Erik felt the warmth in his face. He stretched out his fingers and cracked his neck with a grin. "Are you warmed up?"

...

As the sun went down, Christine opened the balcony doors and Erik turned on the lights. It was his favorite time of the year, when cool night air mixes with the leftover warmth of day. The tree in the courtyard below was still thinly leafed, surrounded by floating lights looped low on bare branches. Christine turned off the kitchen light, leaving the soft glow from the balcony and and the lamp from her desk to illuminate the keys; they leapt and twinkled like the lights in the courtyard.

The scattered balconies were uniformly dark and desolate. A number of residents had left to return home or pool resources, furloughed or otherwise unessential. The hardy souls that remained were still fractured. Neighbors that had forgotten what the word meant.

Erik opened the lid on the piano with a tentative hand and kissed Christine. It had been too long- the world, the theater, the everything everywhere was on fire but they weren't. Too long without reminding her that of all the things that drummed away in his distracted goldfish brain, she was his absolute favorite.

She smiled at him from the piano and his ears went hot.

"I love you too, you idiot. Now let's make noise."

With a last glance out the window at the dark square, Erik breathed music into the night. Christine gave it poetry, giving Berkley Square the sweetest treatment he'd ever heard. On the second time around, she turned suddenly.

A balcony across the square had lit up. Then another. She sang Dorothy Fields, and suring Gershwin, the balconies around the square brightened and spilled dark silhouettes onto the ledges. When they finished the third song, a smattering of applause punctuated by a rowdy whistle cut the night chill, so they opened their last red and drank straight from the bottle before breaking into Alone Together in the hope that a few listeners knew that the song came before the slogan.

Weeks of little practice left them breathless. Or maybe it was the light from the balconies casting stars in their eyes. Whichever it was, Erik lunged from the bench, hungry and hot for the first time in weeks. Christine crashed into him, dragging his shirt up and pulling him to the hallway.

Some things in life were still luminous, even if the world was trying very hard to snuff them out. He warmed his hands with her softness and she eased his aching shoulders with kisses.

"You're tight," Christine remarked as she thumbed his shoulder blades. "Too much news."

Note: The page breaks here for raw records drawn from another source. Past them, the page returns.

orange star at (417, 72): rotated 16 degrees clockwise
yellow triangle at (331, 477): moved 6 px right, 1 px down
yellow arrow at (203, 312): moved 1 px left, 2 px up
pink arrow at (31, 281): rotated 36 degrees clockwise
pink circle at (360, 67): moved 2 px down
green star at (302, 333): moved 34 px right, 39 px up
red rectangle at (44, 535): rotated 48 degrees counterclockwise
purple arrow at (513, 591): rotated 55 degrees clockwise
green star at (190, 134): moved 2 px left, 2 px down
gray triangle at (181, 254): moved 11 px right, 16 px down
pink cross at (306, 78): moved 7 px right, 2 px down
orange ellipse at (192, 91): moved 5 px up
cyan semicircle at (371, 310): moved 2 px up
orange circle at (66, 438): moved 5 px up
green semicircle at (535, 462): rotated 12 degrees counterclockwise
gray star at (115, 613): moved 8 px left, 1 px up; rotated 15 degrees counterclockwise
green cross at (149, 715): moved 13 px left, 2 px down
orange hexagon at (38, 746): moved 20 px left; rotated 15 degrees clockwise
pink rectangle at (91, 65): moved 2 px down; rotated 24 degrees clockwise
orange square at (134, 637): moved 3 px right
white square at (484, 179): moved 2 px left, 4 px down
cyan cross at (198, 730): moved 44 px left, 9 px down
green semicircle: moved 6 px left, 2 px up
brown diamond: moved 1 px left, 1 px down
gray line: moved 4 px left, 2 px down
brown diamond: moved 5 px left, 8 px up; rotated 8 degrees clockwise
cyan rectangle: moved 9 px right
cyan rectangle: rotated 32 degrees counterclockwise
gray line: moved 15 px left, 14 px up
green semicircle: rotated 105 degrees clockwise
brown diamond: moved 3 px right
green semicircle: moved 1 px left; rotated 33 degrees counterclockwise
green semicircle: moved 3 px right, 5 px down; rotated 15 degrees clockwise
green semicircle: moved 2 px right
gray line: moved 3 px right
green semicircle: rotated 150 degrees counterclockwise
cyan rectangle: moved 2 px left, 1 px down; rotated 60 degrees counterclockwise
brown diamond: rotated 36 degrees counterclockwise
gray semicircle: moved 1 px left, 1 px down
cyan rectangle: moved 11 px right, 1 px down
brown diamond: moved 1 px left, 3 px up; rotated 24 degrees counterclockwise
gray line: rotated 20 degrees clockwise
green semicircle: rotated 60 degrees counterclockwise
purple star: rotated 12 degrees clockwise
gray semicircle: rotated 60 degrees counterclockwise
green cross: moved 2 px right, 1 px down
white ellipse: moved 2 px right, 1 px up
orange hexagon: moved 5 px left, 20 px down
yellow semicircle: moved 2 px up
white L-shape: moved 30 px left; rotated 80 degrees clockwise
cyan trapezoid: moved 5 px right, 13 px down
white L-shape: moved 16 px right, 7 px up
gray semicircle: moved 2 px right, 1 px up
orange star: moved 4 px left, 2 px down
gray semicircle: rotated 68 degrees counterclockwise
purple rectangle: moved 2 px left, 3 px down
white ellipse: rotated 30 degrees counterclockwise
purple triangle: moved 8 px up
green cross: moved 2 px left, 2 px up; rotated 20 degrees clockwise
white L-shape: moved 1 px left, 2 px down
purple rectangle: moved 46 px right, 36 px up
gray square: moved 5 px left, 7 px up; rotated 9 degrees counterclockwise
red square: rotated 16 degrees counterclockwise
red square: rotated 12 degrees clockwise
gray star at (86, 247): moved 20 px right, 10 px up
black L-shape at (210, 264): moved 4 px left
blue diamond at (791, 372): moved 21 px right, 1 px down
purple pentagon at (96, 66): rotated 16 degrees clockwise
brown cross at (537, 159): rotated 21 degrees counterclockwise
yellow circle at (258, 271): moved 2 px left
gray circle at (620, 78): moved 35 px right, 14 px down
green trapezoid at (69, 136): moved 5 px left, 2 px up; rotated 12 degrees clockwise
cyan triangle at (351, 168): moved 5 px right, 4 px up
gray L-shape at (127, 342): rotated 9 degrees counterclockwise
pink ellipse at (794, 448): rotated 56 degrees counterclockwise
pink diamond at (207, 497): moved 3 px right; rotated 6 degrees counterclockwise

He whimpered into her mouth as she pushed him over to his back. Her lips pinned him down with a feather's touch and he hoped very much that everyone in the apartment complex was having as good a night. When her lips slid past his chest he shuddered, and her light giggle set his insides flipping. Twitches followed her touch as she took the flannel pants and tossed them in the general direction of the basket.

When her fingertips traced the quivers in the hollows by his hipbones, words failed in favor of ostentatious begging. He stopped short of vulgarity; that was petty.

He may, however, have been a bit tawdry when she started climbing back up.